More than a million people living along the coastlines of South Carolina and Virginia have been ordered to evacuate their homes on Tuesday, as parts of America’s mid-Atlantic coast brace for what could be the most powerful storm to ever hit the region.
Hurricane Florence is expected to bring potentially catastrophic winds, flooding and storm surge. Forecasters predict it will make landfall sometime late Thursday.
Currently rated as a category 4 storm – the second most powerful on the national weather service’s (NWS) classification system – Florence would be the first storm of that magnitude in recorded history to strike the eastern coastline so far north if it remains on its most likely track.
In its latest advisory, the US national hurricane center (NHC) said the storm is expected to be an extremely dangerous major hurricane through Thursday.
Florence “is particularly big, particularly strong and … there’s nothing stopping it,” the South Carolina governor Henry McMaster said at a news conference on Monday. “And when it hits the Gulf Stream in warmer water, it’s going to [intensify] even more.”
McMaster ordered the evacuation of coastal areas to start at noon on Tuesday as Hurricane Florence approaches. He said the storm surge could reach as high as 10ft (3m) and estimated that 1 million residents would be leaving the coast.
“We know this evacuation order I’m issuing is going to be inconvenient,” McMaster said of the decision. “But we’re willing to suffer some inconvenience.” He added that the disruption was worth the effort to save lives.
“This is a big, big hurricane,” McMaster said, noting that wind speeds are predicted to be more violent than in either of the the region’s two most damaging storms of the past 30 years.
Virginia’s governor ordered a mandatory evacuation for some residents of low-lying coastal areas beginning on Tuesday morning. State officials say 245,000 people live in the affected area, but officials warned the storm could affect the entire state.
McMaster declared a state of emergency on Saturday. The governors of Virginia, North Carolina and Maryland have done the same. The designation gives officials the power to do order evacuations, establish shelters, prohibit travel and impose curfews.
“Take steps now,” said North Carolina governor Roy Cooper over the weekend. On Monday he said: “We do know that we’re in the bull’s-eye.”
On Monday afternoon, Donald Trump cancelled a scheduled appearance for Friday in Jackson, Mississippi. He was due to campaign for Senate candidate Cindy Hyde-Smith.

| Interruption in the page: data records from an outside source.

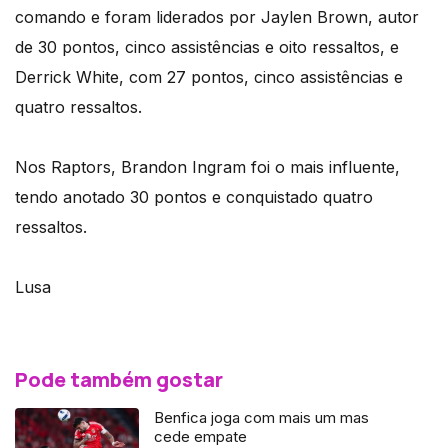
comando e foram liderados por Jaylen Brown, autor
de 30 pontos, cinco assistências e oito ressaltos, e
Derrick White, com 27 pontos, cinco assistências e
quatro ressaltos.
Nos Raptors, Brandon Ingram foi o mais influente,
tendo anotado 30 pontos e conquistado quatro
ressaltos.
Lusa
Pode também gostar
Benfica joga com mais um mas
cede empate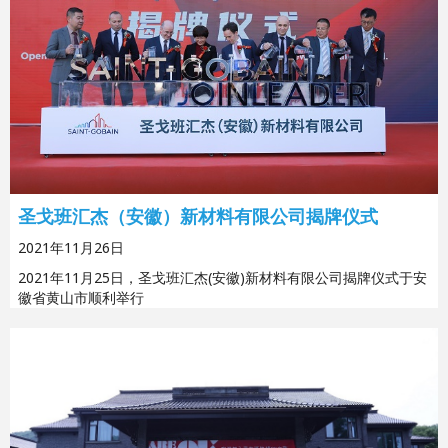
圣戈班汇杰（安徽）新材料有限公司揭牌仪式
2021年11月26日
2021年11月25日，圣戈班汇杰(安徽)新材料有限公司揭牌仪式于安
徽省黄山市顺利举行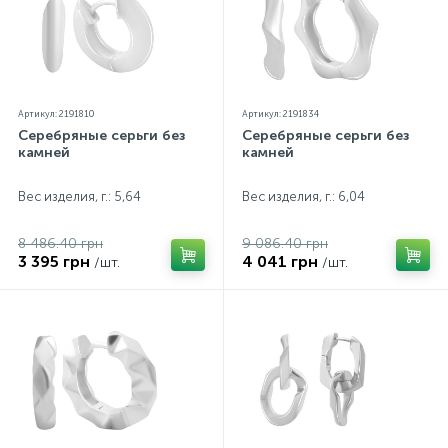
Артикул: 2191810
Артикул: 2191834
Серебряные серьги без
Серебряные серьги без
камней
камней
Вес изделия, г.: 5,64
Вес изделия, г.: 6,04
8 486.40 грн
9 086.40 грн
3 395 грн
4 041 грн
/шт.
/шт.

The NWS is predicting “life-threatening” storm surge and inland freshwater flooding, with some models predicting upwards of 2ft of rainfall. With winds of up to 150mph forecast, Florence will likely fell tree limbs and trigger power outages.
Some forecasters are concerned that the storm appears likely to slow dramatically at about the time of landfall, like 2017’s Hurricane Harvey, which stalled out Houston, dropping huge amounts of rain over several days. That storm brought $125bn in damage last summer, mostly in Texas.

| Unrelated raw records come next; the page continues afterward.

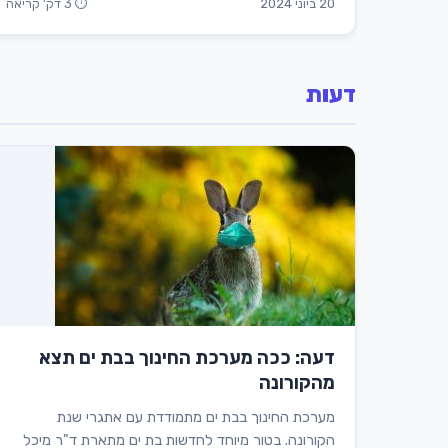
20 ביוני 2024
⏱ 3 דק' קריאה
דעות
דעה: ככה מערכת החינוך בבת ים תצא
מהקורונה
מערכת החינוך בבת ים מתמודדת עם אתגרי שנת
הקורונה. בטור מיוחד לחדשות בת ים מתארת ד"ר מיכל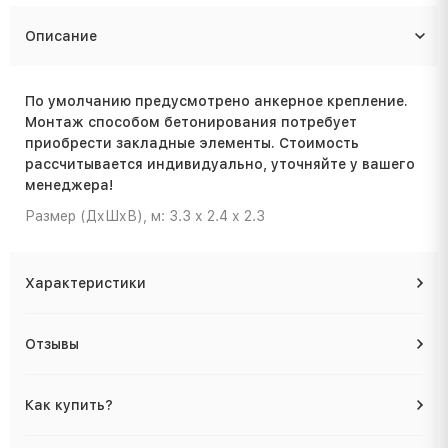
Описание
По умолчанию предусмотрено анкерное крепление.
Монтаж способом бетонирования потребует
приобрести закладные элементы. Стоимость
расcчитывается индивидуально, уточняйте у вашего
менеджера!
Размер (ДхШхВ), м: 3.3 х 2.4 х 2.3
Характеристики
Отзывы
Как купить?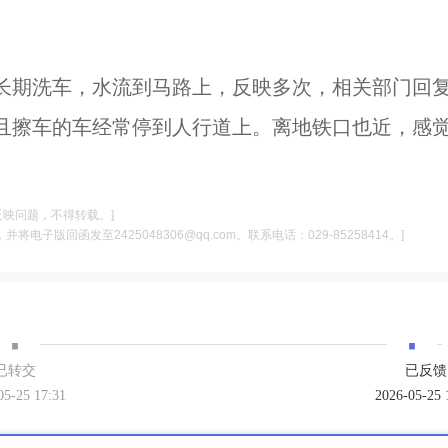
长期洗车，水流到马路上，反映多次，相关部门回
且擦车的车经常停到人行道上。离地铁口也近，感
反映问题，不得转载。]
电子版回函发至2425048306@qq.com。联系电话：029-85258414。]
·
·
已转交
已反馈
05-25 17:31
2026-05-25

Florence stands a significant chance of joining 2017’s Harvey and Irma as just the third storm to make landfall on the US mainland at category 4 strength (or higher) since 2005. When storms of that magnitude hit the lower 48 states, they usually travel through the warmer waters of the Caribbean and Gulf of Mexico and rarely make landfall so far north up the eastern Atlantic coast. The last storm to hit the Carolinas as a category 4 was Hurricane Hugo nearly 30 years ago in 1989.

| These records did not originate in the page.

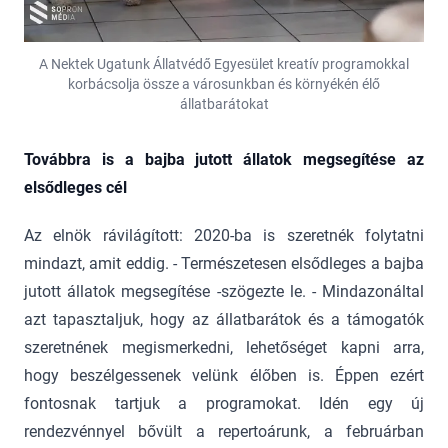
A Nektek Ugatunk Állatvédő Egyesület kreatív programokkal
korbácsolja össze a városunkban és környékén élő
állatbarátokat
Továbbra is a bajba jutott állatok megsegítése az
elsődleges cél
Az elnök rávilágított: 2020-ba is szeretnék folytatni
mindazt, amit eddig. - Természetesen elsődleges a bajba
jutott állatok megsegítése -szögezte le. - Mindazonáltal
azt tapasztaljuk, hogy az állatbarátok és a támogatók
szeretnének megismerkedni, lehetőséget kapni arra,
hogy beszélgessenek velünk élőben is. Éppen ezért
fontosnak tartjuk a programokat. Idén egy új
rendezvénnyel bővült a repertoárunk, a februárban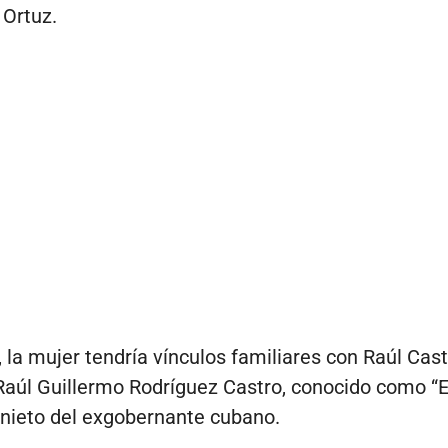
Ortuz.
, la mujer tendría vínculos familiares con Raúl Cast
Raúl Guillermo Rodríguez Castro, conocido como “E
 nieto del exgobernante cubano.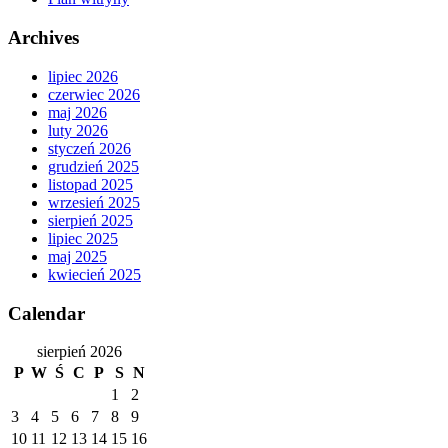
Archives
lipiec 2026
czerwiec 2026
maj 2026
luty 2026
styczeń 2026
grudzień 2025
listopad 2025
wrzesień 2025
sierpień 2025
lipiec 2025
maj 2025
kwiecień 2025
Calendar
sierpień 2026
P
W
Ś
C
P
S
N
1
2
3
4
5
6
7
8
9
10
11
12
13
14
15
16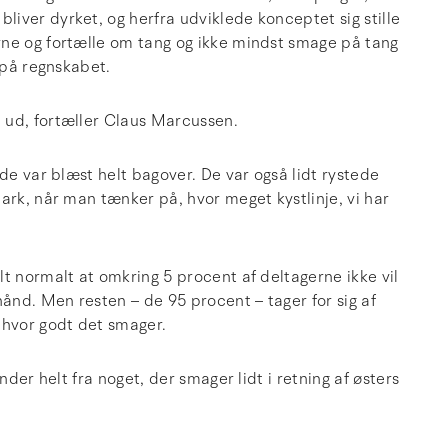
iver dyrket, og herfra udviklede konceptet sig stille
rne og fortælle om tang og ikke mindst smage på tang
 på regnskabet.
 ud, fortæller Claus Marcussen.
de var blæst helt bagover. De var også lidt rystede
ark, når man tænker på, hvor meget kystlinje, vi har
t normalt at omkring 5 procent af deltagerne ikke vil
nd. Men resten – de 95 procent – tager for sig af
 hvor godt det smager.
nder helt fra noget, der smager lidt i retning af østers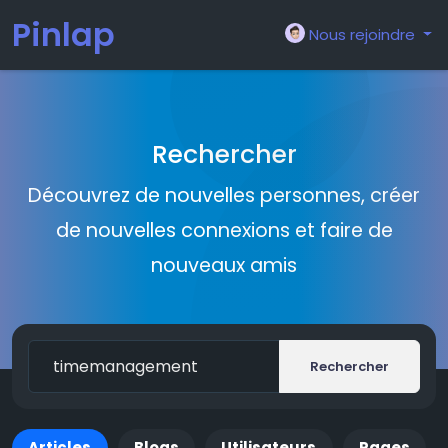
Pinlap
Nous rejoindre
Rechercher
Découvrez de nouvelles personnes, créer
de nouvelles connexions et faire de
nouveaux amis
Rechercher
Articles
Blogs
Utilisateurs
Pages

Florida governor Rick Scott, whose state experiences the most hurricane-force storms in the US, pledged resources, expertise and guidance to the three states in which emergencies have been declared.
Officials in North Carolina have already issued mandatory evacuation orders for coastal Dare County and Hatteras Island. The governor also waived certain restrictions for trucks and heavy vehicles to help farmers harvest crops and move livestock before the storm, officials said.
“North Carolina is no stranger to hurricanes,” Cooper said Monday, at least partially alluding to the devastating effects of Hurricane Matthew, which struck the Carolinas as a category 1 storm in October 2016 killing 34 in the US, after cutting a vicious path across the Caribbean, killing more than 1,000 in Haiti.
Off the state’s coast, large sea swells and dangerous rip currents were already apparent over the weekend, foreshadowing the storm’s arrival. Beachgoers have been warned to avoid the ocean, and ferries that service the state’s coast have been canceled.
In Virginia, home to the world’s largest sea base, the US navy has ordered all ships to sea in preparation for the storm, where they can more safely ride out the violent wind and waves.